Greta Nasi: “Il problema delle piccole aziende in Italia è quello di non possedere internamente le competenze e la struttura tecnica e tecnologica per difendersi”
Bisognerebbe partire da una valutazione del grado di vulnerabilità dei propri sistemi. Per poi rivolgersi a intermediari che possano agire da external security center
Qual è stato l’impatto della guerra in Ucraina sulla sicurezza informatica in Europa?

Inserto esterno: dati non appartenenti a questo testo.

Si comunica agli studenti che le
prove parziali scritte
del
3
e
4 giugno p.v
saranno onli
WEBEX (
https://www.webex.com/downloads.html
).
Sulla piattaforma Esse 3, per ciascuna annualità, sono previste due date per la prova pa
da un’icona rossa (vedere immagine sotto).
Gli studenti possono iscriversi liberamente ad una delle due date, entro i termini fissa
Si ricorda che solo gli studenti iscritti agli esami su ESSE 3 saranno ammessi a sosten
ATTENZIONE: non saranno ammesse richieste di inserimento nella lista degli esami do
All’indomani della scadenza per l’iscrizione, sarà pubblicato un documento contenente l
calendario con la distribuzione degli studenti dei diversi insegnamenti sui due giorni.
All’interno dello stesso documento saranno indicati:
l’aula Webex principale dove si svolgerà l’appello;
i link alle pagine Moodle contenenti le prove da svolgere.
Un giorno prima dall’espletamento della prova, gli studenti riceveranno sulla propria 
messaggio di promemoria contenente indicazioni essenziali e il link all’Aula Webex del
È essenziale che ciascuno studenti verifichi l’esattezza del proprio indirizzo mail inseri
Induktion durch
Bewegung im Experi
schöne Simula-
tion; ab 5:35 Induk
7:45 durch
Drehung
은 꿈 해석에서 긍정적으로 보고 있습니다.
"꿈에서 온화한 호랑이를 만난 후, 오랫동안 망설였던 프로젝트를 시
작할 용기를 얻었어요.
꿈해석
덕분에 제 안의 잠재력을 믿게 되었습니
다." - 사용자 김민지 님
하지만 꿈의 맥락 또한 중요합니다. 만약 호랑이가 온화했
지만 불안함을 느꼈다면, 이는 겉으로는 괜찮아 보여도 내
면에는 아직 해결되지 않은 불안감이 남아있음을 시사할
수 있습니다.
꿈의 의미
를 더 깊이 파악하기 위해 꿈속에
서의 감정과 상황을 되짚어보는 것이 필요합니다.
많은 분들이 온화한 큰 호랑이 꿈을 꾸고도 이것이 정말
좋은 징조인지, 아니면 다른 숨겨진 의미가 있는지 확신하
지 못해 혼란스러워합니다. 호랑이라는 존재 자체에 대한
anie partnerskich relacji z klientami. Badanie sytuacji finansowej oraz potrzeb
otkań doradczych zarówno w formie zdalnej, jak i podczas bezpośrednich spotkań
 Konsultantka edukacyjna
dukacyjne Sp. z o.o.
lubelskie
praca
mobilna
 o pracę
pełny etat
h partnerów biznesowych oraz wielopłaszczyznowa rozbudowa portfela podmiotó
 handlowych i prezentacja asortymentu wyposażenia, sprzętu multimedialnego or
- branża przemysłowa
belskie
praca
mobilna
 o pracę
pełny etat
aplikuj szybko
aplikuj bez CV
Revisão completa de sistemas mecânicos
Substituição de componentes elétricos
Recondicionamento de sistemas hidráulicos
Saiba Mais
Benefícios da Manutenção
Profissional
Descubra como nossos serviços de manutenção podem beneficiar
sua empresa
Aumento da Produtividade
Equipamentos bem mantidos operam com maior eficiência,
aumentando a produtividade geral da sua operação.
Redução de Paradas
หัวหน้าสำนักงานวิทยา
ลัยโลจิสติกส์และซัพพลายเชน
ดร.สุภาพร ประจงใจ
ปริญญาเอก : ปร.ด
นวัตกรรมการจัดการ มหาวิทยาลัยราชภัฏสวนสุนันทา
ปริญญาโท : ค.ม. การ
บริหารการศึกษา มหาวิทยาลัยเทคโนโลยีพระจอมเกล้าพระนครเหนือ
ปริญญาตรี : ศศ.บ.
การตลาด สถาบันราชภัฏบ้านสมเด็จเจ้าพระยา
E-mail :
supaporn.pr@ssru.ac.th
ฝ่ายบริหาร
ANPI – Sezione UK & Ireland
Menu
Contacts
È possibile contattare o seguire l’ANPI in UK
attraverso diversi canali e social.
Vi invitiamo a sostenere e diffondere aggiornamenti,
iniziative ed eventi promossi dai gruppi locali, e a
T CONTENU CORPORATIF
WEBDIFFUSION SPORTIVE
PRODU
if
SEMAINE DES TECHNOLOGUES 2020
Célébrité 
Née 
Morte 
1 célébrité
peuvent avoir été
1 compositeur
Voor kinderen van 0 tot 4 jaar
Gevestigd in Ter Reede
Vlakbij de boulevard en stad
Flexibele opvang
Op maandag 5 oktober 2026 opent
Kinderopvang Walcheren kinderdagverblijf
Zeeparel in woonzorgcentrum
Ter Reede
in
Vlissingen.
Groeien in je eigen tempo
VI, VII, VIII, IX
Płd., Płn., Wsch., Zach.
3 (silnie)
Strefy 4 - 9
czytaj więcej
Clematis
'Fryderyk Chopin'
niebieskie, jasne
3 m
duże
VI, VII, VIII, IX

Si tratta di un impatto legato più in generale alle interconnessioni tra le catene del valore delle diverse industrie e infrastrutture essenziali sulla cui base agiamo. Interconnessioni che non si fermano allo Stato fisico nel quale attualmente è in corso il conflitto. Ogni azione intrapresa e finalizzata, per esempio, a supportare l’Ucraina anche attraverso l’utilizzo di strumenti cyber rischia di generare effetti a cascata su altre industrie o territori. L’esempio principe è l’attacco NotPetya della Russia all’Ucraina nel 2017, che mandò fuori uso i sistemi di Maersk (gruppo danese attivo principalmente nel trasporto marittimo, nell’energia e nel cantieristico navale, ndr) che apparentemente nulla aveva a che fare con l’Ucraina e con l’attacco in questione. Questo è il nodo della questione e il motivo per cui non sono stati fatti interventi in tal senso, perché non si riesce a prevedere la portata degli effetti a cascata con ragionevole certezza.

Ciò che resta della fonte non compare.